Mr. Zewen Li’s professional and research experience has centered on the efficient recovery and sustainable utilization of metallurgical solid waste, with a strong focus on nickel slag. At Xi’an University of Architecture and Technology, he has undertaken significant research projects, including his notable publication “Diversified Utilization of Nickel Slag: A Review” in Minerals Engineering. His work systematically analyzed methods of extracting valuable metals such as iron, nickel, cobalt, and copper from nickel slag and investigated applications in gelling materials, glass ceramics, and material-related industries. Beyond laboratory research, Zewen has contributed to understanding the broader implications of waste valorization in metallurgical industries by reviewing and proposing strategies for combining nickel slag recovery with battery recycling and secondary waste management. His experience reflects both technical expertise and innovative thinking in sustainable metallurgy. This professional trajectory highlights his commitment to addressing environmental challenges and developing efficient, eco-friendly solutions for industrial waste management.

Research Focus

Mr.

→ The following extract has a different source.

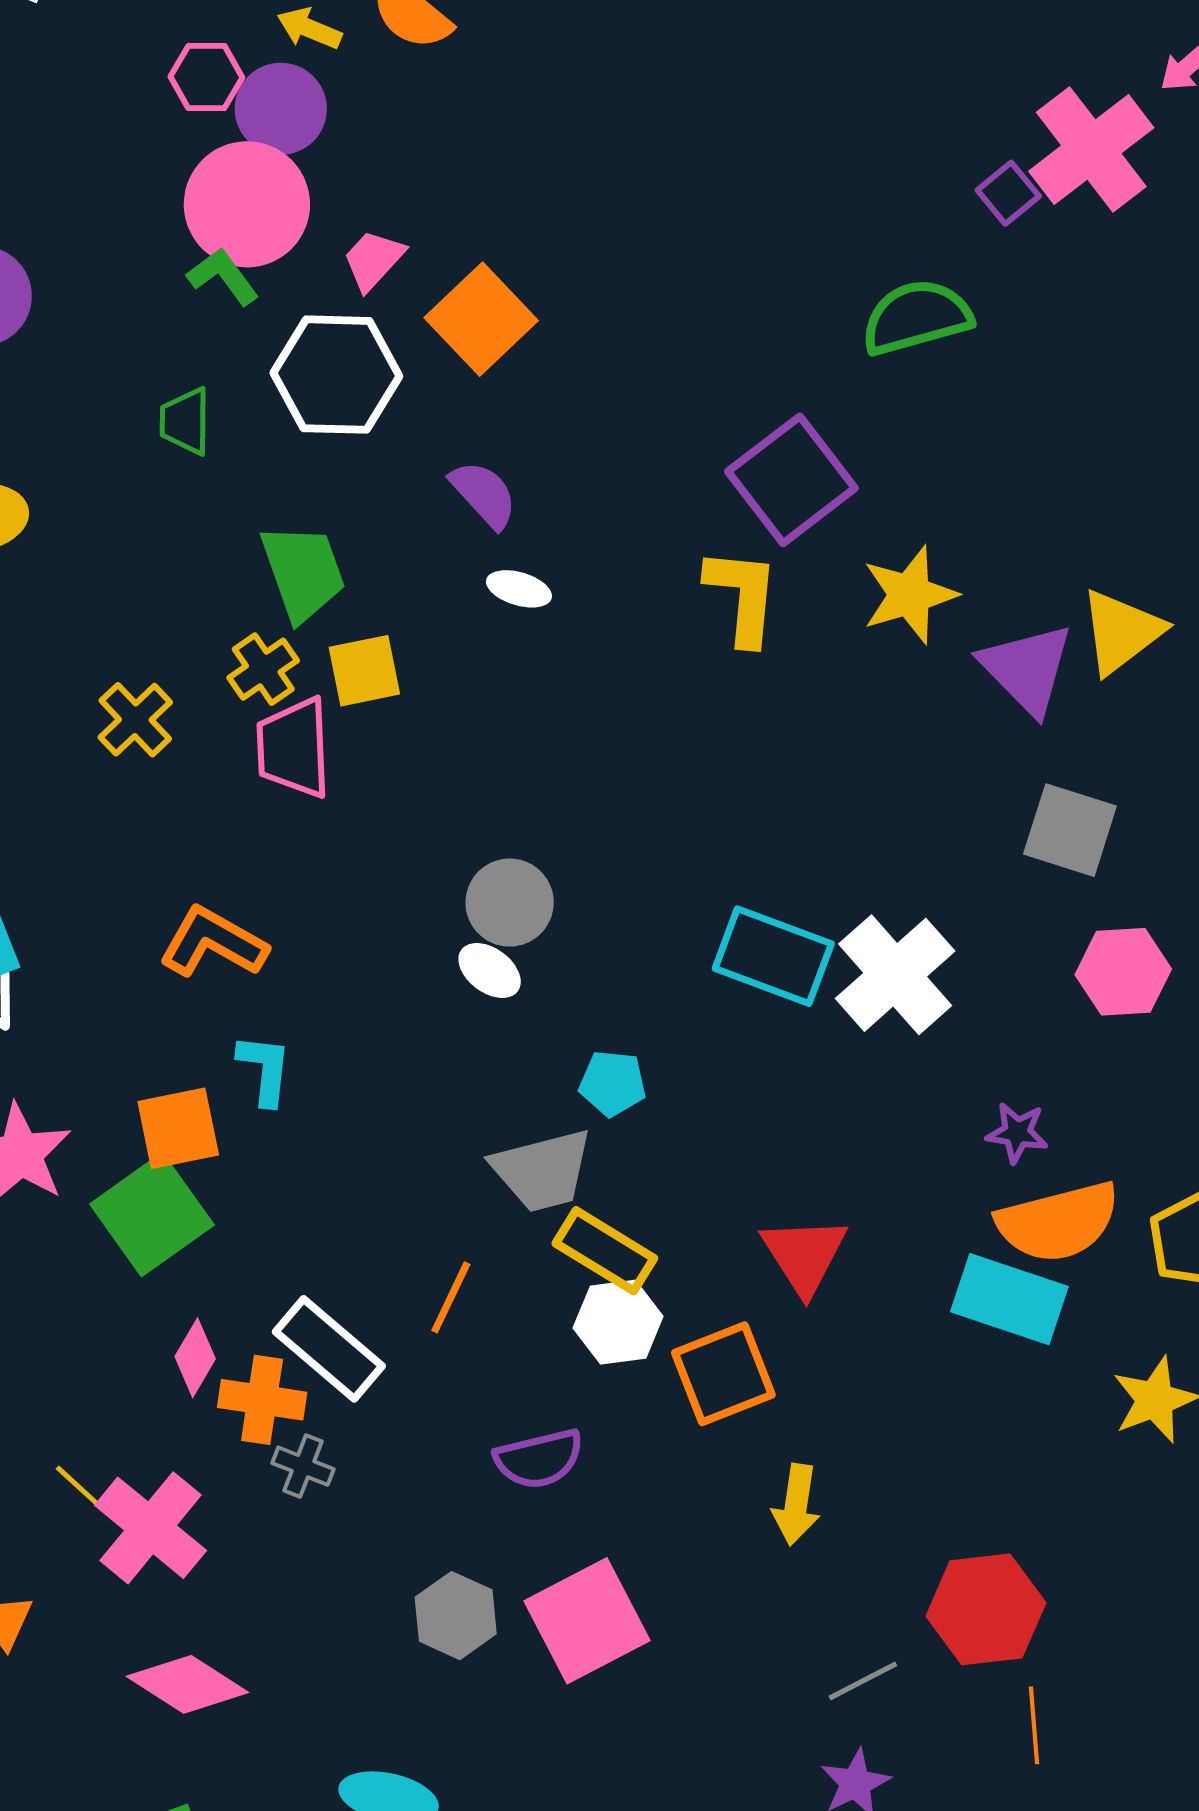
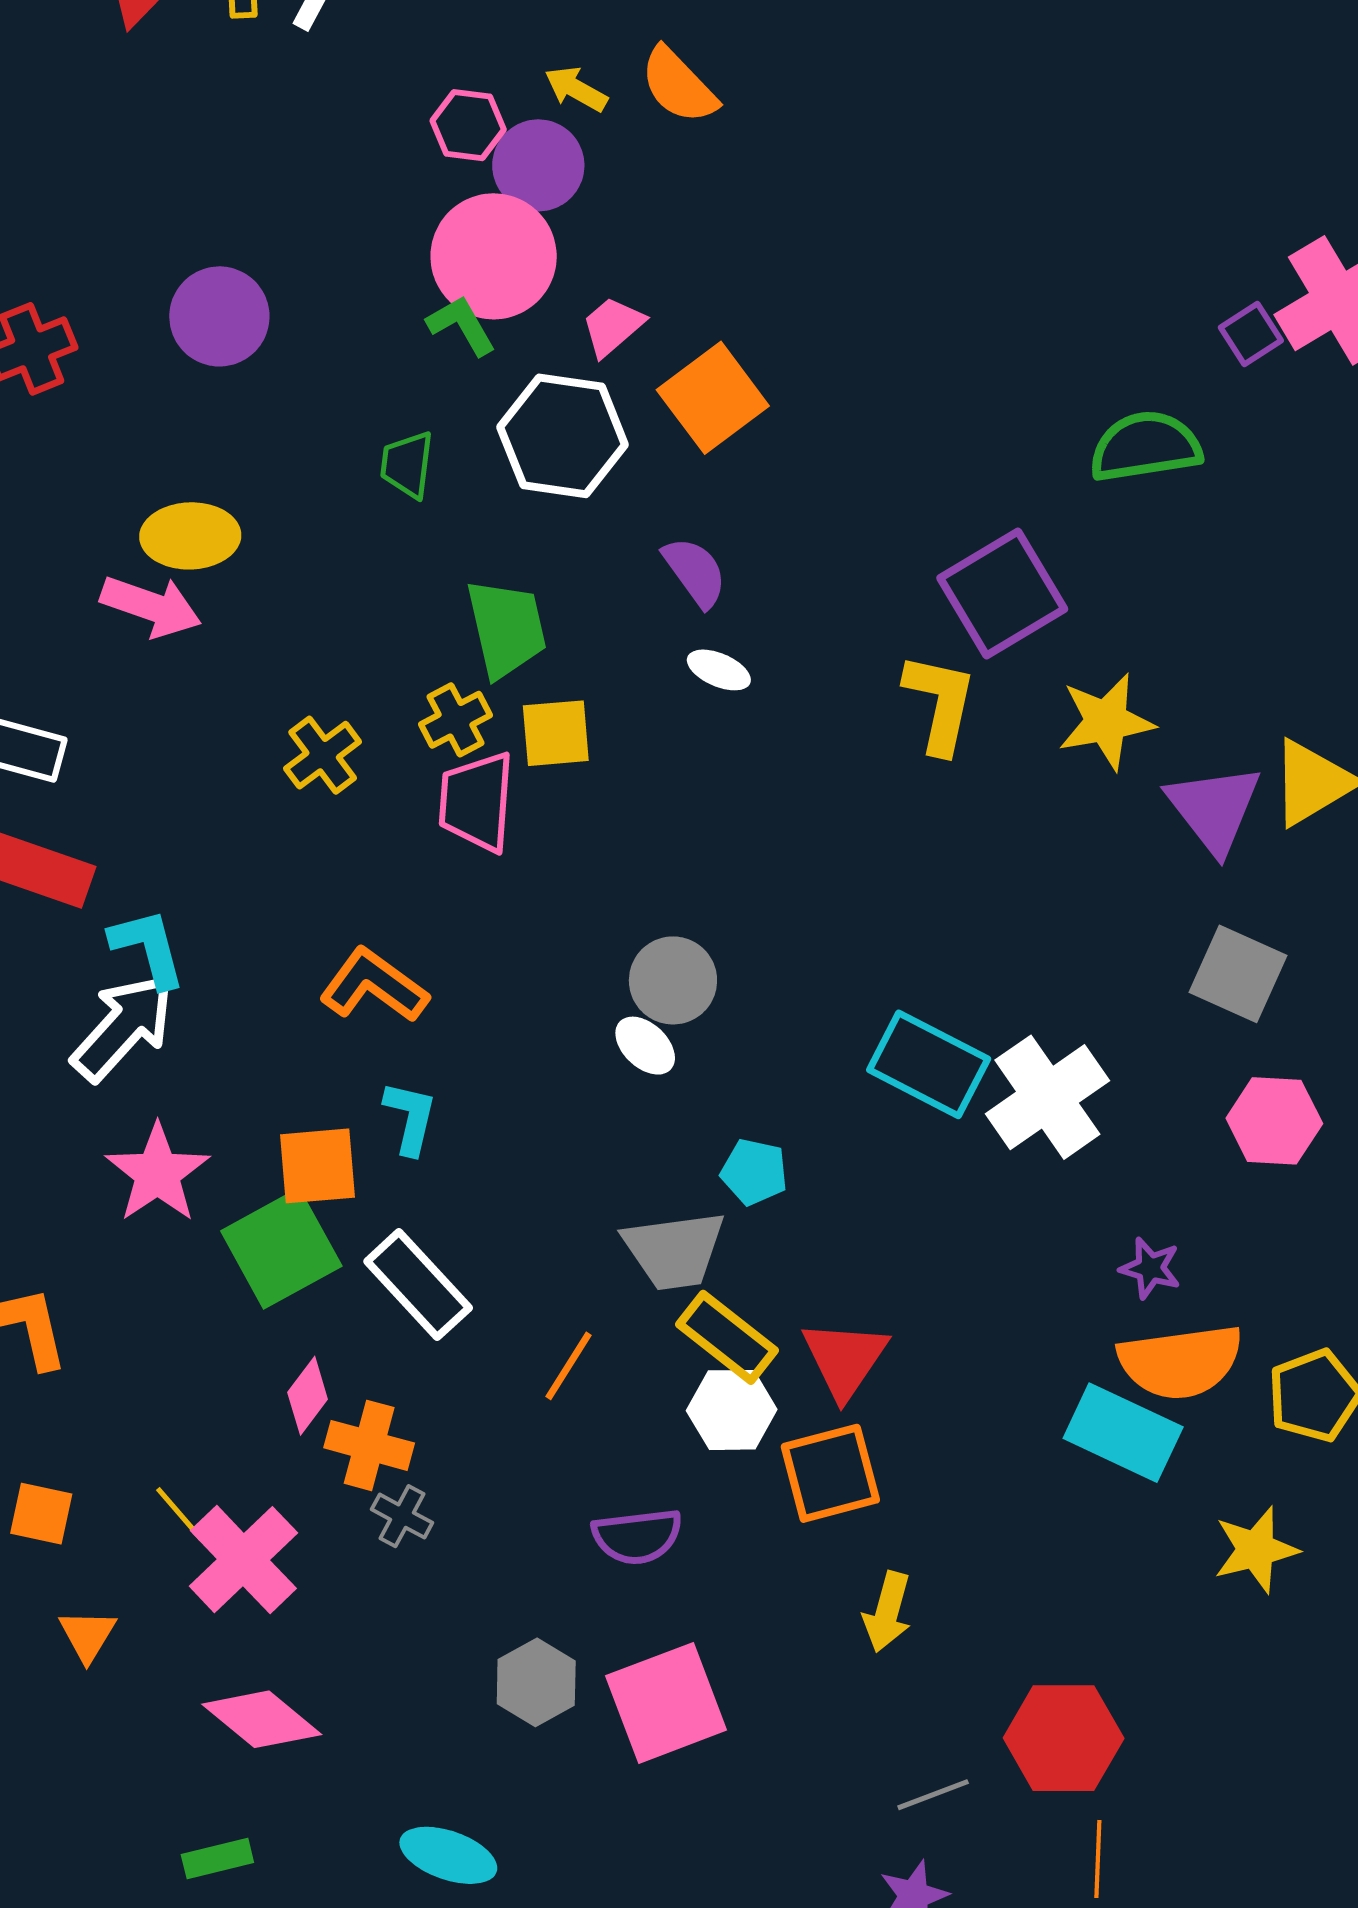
red triangle: (804, 1255) -> (845, 1359), moved
white rectangle: (329, 1349) -> (418, 1285), moved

Zewen Li’s research is primarily focused on the sustainable utilization of metallurgical solid waste, with particular emphasis on nickel slag. His work aims to explore the dual goals of resource recovery and environmental protection by investigating eco-friendly processes for extracting valuable metals such as Fe, Ni, Co, and Cu. He is also deeply interested in the potential applications of nickel slag in materials science, including its use in gelling agents, glass ceramics, and construction materials. His studies address both the theoretical mechanisms, including leaching, weathering process strengthening, and solvent extraction, and the practical industrial feasibility of these methods. Additionally, he considers the integration of nickel slag recycling with other waste management systems, such as battery recycling and secondary waste utilization, thereby contributing to broader strategies of sustainable resource management. His research reflects a holistic view of metallurgy, balancing technological innovation with environmental responsibility to promote circular economy practices.

Publication top Notes

Title: Diversified Utilization of Nickel Slag: A Review

Year: 2025

Conclusion

Mr. Zewen Li’s research demonstrates a commendable commitment to addressing pressing environmental and industrial challenges through sustainable metallurgical practices. His focused work on the comprehensive utilization of nickel slag reflects both academic insight and awareness of real-world applications. While his current achievements illustrate strong potential and emerging expertise, the scope and maturity of his portfolio are still developing. For the Best Researcher Award, which typically honors individuals with a sustained record of impactful innovations and broader academic leadership, further scholarly contributions and practical implementations would enhance his competitiveness. Nonetheless, his trajectory indicates significant promise, and he stands out as a valuable contributor to the next generation of metallurgical researchers, well-suited for early-career recognition and future leadership in the field.